The key parts of this CircleCI config are:

  • Contexts: my-mlops-secrets safely injects our credentials.
  • Workspace Persistence: The build_index job calculates the unique collection name and saves it to a file (/tmp/collection_name.txt). persist_to_workspace makes this file available to downstream jobs. The promote_to_production job then uses attach_workspace to read this file and know which collection to promote. This is how state is passed between jobs in a workflow.
  • Approval Job: The hold_for_approval job type is a native CircleCI feature that pauses the workflow until a user clicks “Approve” in the UI, serving as our manual gate.

Lingering Issues and Future Iterations

This pipeline solved our immediate problem of unsafe, manual deployments. It guarantees that what we validate is what goes to production, and the switch is instantaneous for users. However, it’s not a perfect system.

First, the re-indexing process is still a “full build”. For datasets with billions of vectors, this can be incredibly time-consuming and computationally expensive. A future iteration would explore delta-indexing, where we only compute and insert embeddings for new or changed source data. This, however, introduces significant complexity in managing data consistency.

Second, our validation is based on a static set of “golden queries”. This can catch regressions but may not catch more subtle semantic drifts in the new model. A more advanced validation step could involve shadow-deploying the new model-index pair, routing a small percentage of live traffic to it, and comparing its performance metrics (like click-through rate) against the existing production version before making the full switch.

Finally, the cleanup strategy is primitive.
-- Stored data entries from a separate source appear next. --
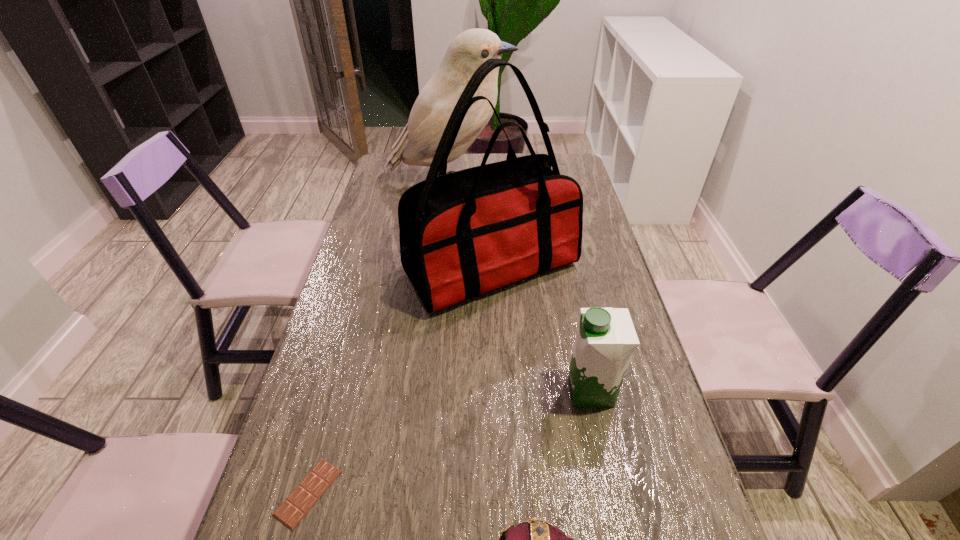 Locate an element on the screen. The height and width of the screenshot is (540, 960). vacant space located 0.050m on the back of the shortest object is located at coordinates (324, 435).

Identify the location of object at the far edge. Image resolution: width=960 pixels, height=540 pixels. (417, 144).

At what (x,y) coordinates should I click in order to perform the action: click on parakeet that is positioned at the left edge. Please return your answer as a coordinate pair (x, y). The image size is (960, 540). Looking at the image, I should click on (417, 144).

Find the location of `chocolate bar that is at the left edge`. chocolate bar that is at the left edge is located at coordinates (294, 508).

Find the location of a particular element. The height and width of the screenshot is (540, 960). duffel bag located in the right edge section of the desktop is located at coordinates (461, 234).

What are the coordinates of `soya milk that is at the right edge` in the screenshot? It's located at (606, 338).

Identify the location of object at the far left corner. (417, 144).

This screenshot has width=960, height=540. In order to click on free region at the far edge of the desktop in this screenshot , I will do `click(527, 153)`.

Where is `vacant area at the left edge of the desktop`? vacant area at the left edge of the desktop is located at coordinates (376, 384).

At what (x,y) coordinates should I click in order to perform the action: click on free location at the right edge of the desktop. Please return your answer as a coordinate pair (x, y). This screenshot has width=960, height=540. Looking at the image, I should click on (603, 249). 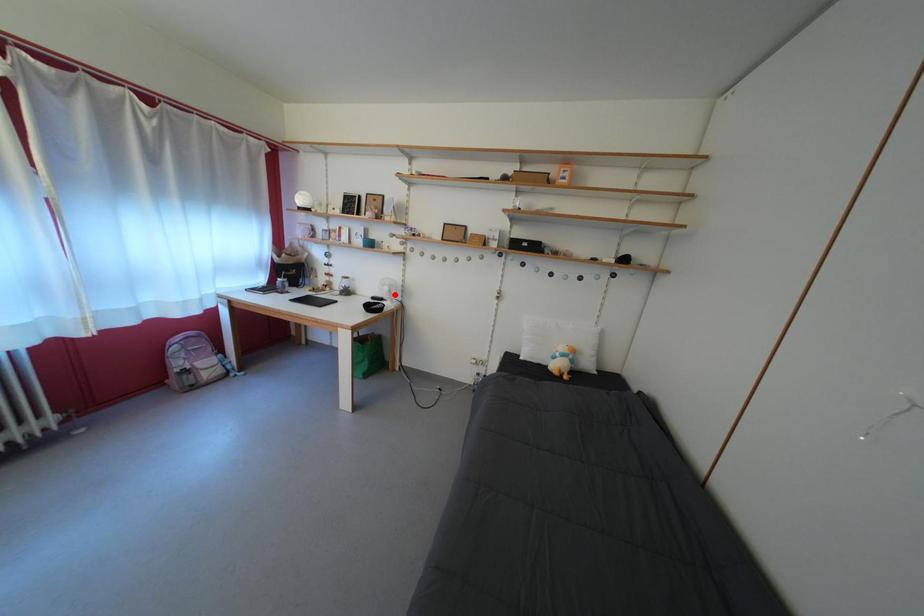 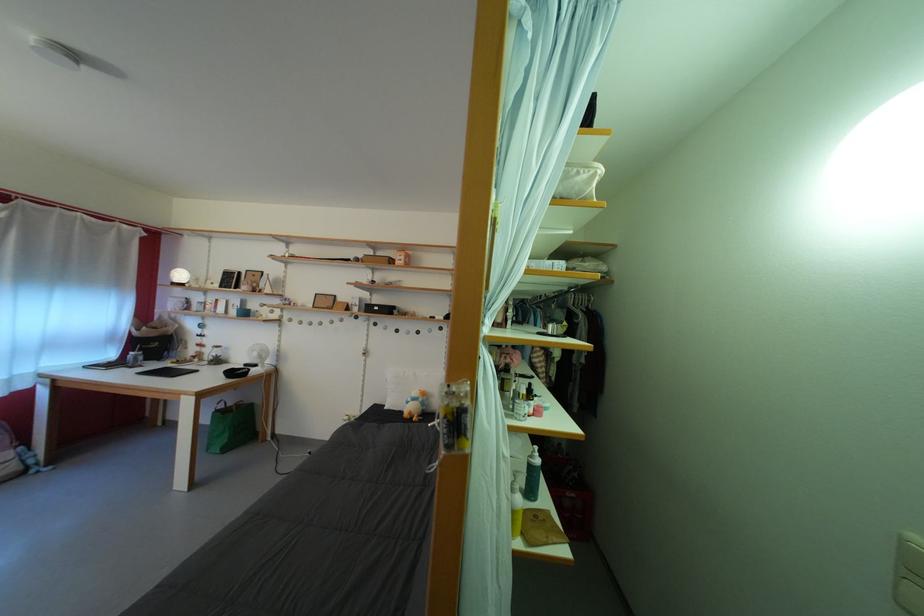 Question: I am providing you with two images of the same scene from different viewpoints. Given a red point in image1, look at the same physical point in image2. Is it:

Choices:
 (A) Closer to the viewpoint
 (B) Farther from the viewpoint

Answer: (B) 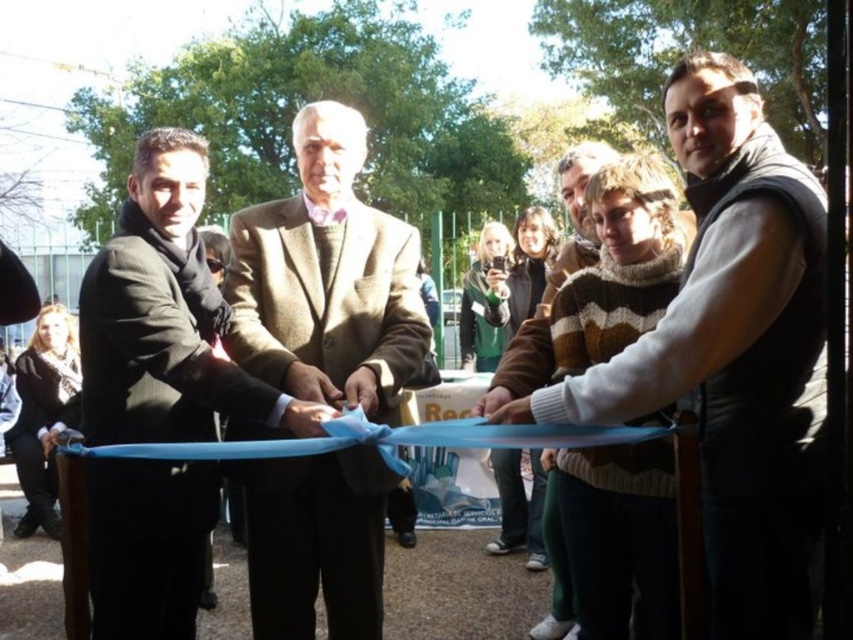 Who is more forward, [369,524] or [132,538]?

Point [132,538] is in front.

Which of these two, brown woolen coat at center or matte black suit at center, stands shorter?

matte black suit at center is shorter.

Find the location of `brown woolen coat at center`. brown woolen coat at center is located at coordinates (328, 280).

I want to click on brown woolen coat at center, so 328,280.

Can you confirm if velvet brown vest at right is positioned to the right of matte black suit at center?

Correct, you'll find velvet brown vest at right to the right of matte black suit at center.

Is point (529, 412) positioned behind point (119, 227)?

No, (529, 412) is closer to viewer.

In order to click on velvet brown vest at right in this screenshot , I will do `click(735, 353)`.

Who is taller, velvet brown vest at right or brown woolen coat at center?

brown woolen coat at center is taller.

What do you see at coordinates (735, 353) in the screenshot?
I see `velvet brown vest at right` at bounding box center [735, 353].

Locate an element on the screen. The image size is (853, 640). velvet brown vest at right is located at coordinates (735, 353). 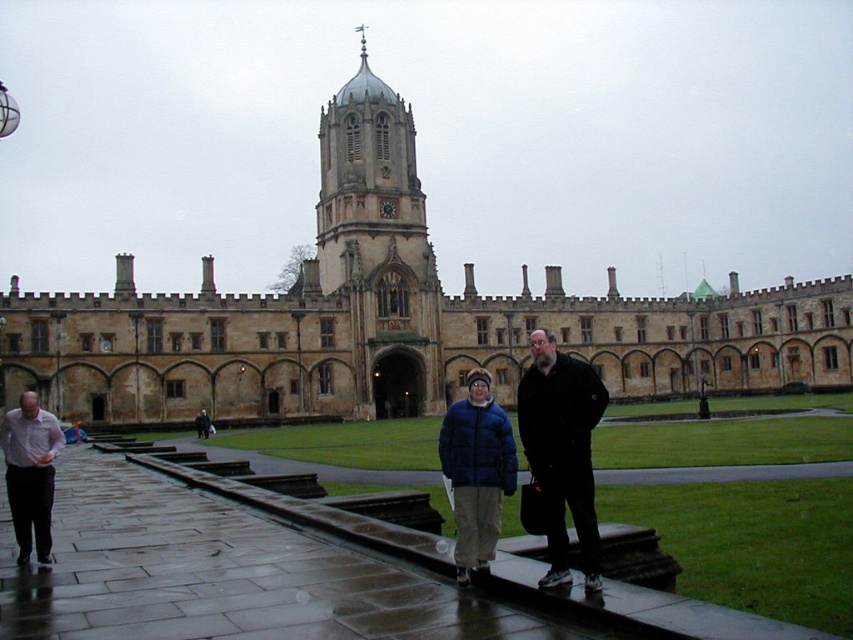 Which of these two, brown stone church at center or black matte jacket at center, stands taller?

With more height is brown stone church at center.

Is brown stone church at center smaller than black matte jacket at center?

No, brown stone church at center is not smaller than black matte jacket at center.

Measure the distance between brown stone church at center and camera.

250.09 feet

At what (x,y) coordinates should I click in order to perform the action: click on brown stone church at center. Please return your answer as a coordinate pair (x, y). Looking at the image, I should click on (393, 316).

Who is positioned more to the left, matte blue puffer jacket at center or matte pink shirt at left?

From the viewer's perspective, matte pink shirt at left appears more on the left side.

Is matte blue puffer jacket at center thinner than matte pink shirt at left?

Yes.

Does point (479, 380) lie behind point (38, 490)?

That is True.

Locate an element on the screen. The height and width of the screenshot is (640, 853). matte blue puffer jacket at center is located at coordinates coord(476,472).

Is point (161, 417) farther from viewer compared to point (488, 449)?

Yes, point (161, 417) is behind point (488, 449).

The height and width of the screenshot is (640, 853). I want to click on brown stone church at center, so click(393, 316).

Is point (381, 371) closer to camera compared to point (457, 493)?

No, it is not.

The height and width of the screenshot is (640, 853). I want to click on brown stone church at center, so click(x=393, y=316). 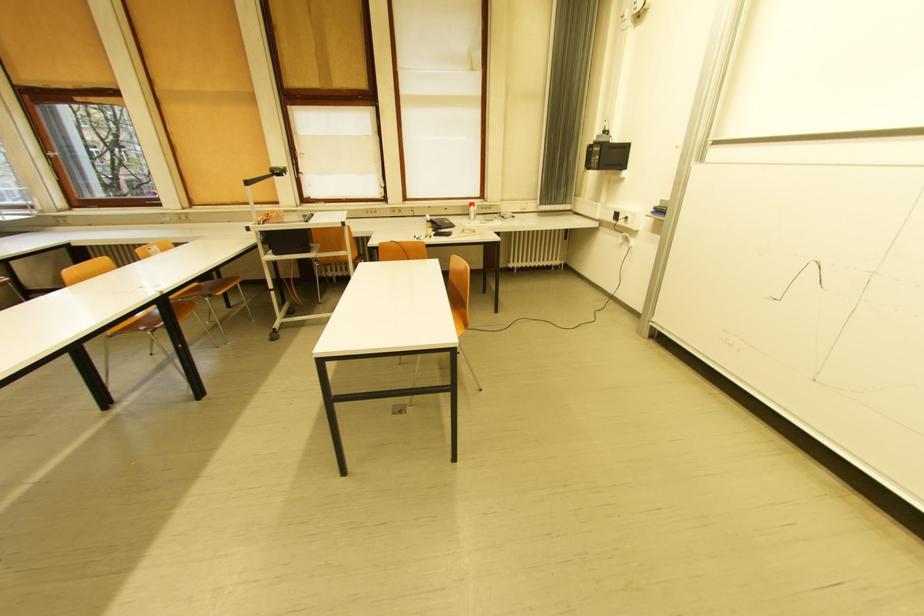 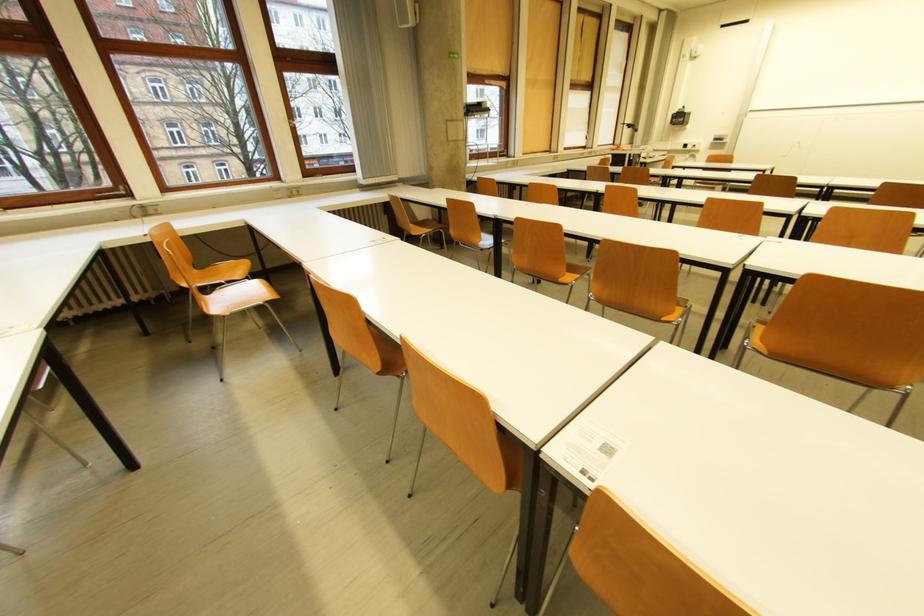 Locate, in the second image, the point that corresponds to (623,217) in the first image.

(691, 147) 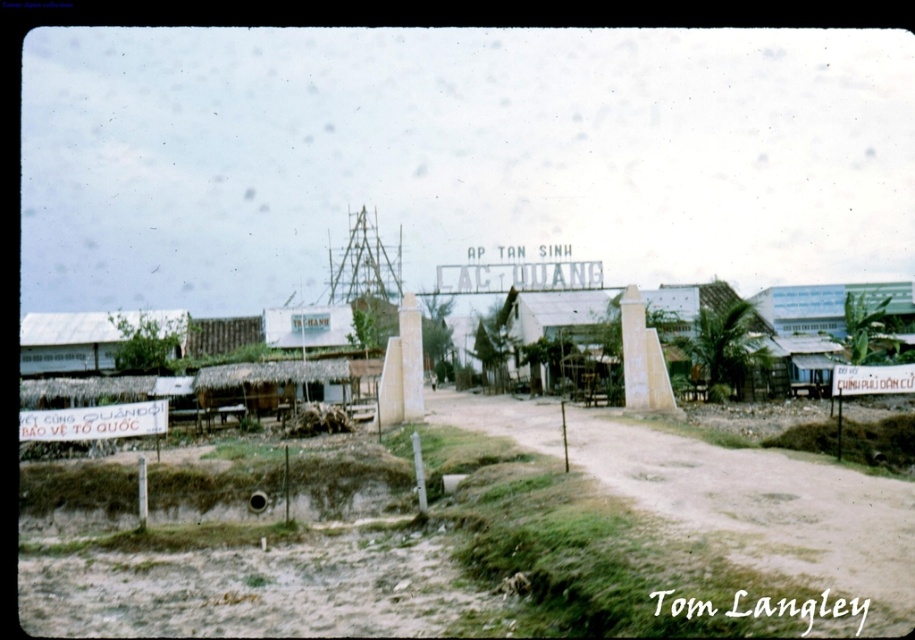 Is point (752, 456) in front of point (106, 326)?

Yes, it is.

The image size is (915, 640). What do you see at coordinates (760, 504) in the screenshot? I see `brown sandy dirt track at center` at bounding box center [760, 504].

This screenshot has width=915, height=640. What are the coordinates of `brown sandy dirt track at center` in the screenshot? It's located at (760, 504).

At what (x,y) coordinates should I click in order to perform the action: click on brown sandy dirt track at center. Please return your answer as a coordinate pair (x, y). Looking at the image, I should click on (760, 504).

Does green grassy field at lower left have a lesser width compared to brown sandy dirt track at center?

In fact, green grassy field at lower left might be wider than brown sandy dirt track at center.

What do you see at coordinates (471, 532) in the screenshot?
I see `green grassy field at lower left` at bounding box center [471, 532].

The image size is (915, 640). Describe the element at coordinates (471, 532) in the screenshot. I see `green grassy field at lower left` at that location.

The image size is (915, 640). In order to click on green grassy field at lower left in this screenshot , I will do `click(471, 532)`.

Who is taller, green grassy field at lower left or white corrugated metal hut at lower left?

Standing taller between the two is white corrugated metal hut at lower left.

Who is more distant from viewer, (677, 451) or (38, 339)?

The point (38, 339) is behind.

Describe the element at coordinates (471, 532) in the screenshot. I see `green grassy field at lower left` at that location.

Find the location of a particular element. The width and height of the screenshot is (915, 640). green grassy field at lower left is located at coordinates [471, 532].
We mark the old collection but rely on a separate, manual process to eventually delete it. A robust system would have an automated garbage collection policy, for example, deleting any non-aliased collection older than 7 days, while ensuring at least one previous version is always retained for immediate rollback. This prevents orphaned collections from consuming expensive memory resources indefinitely.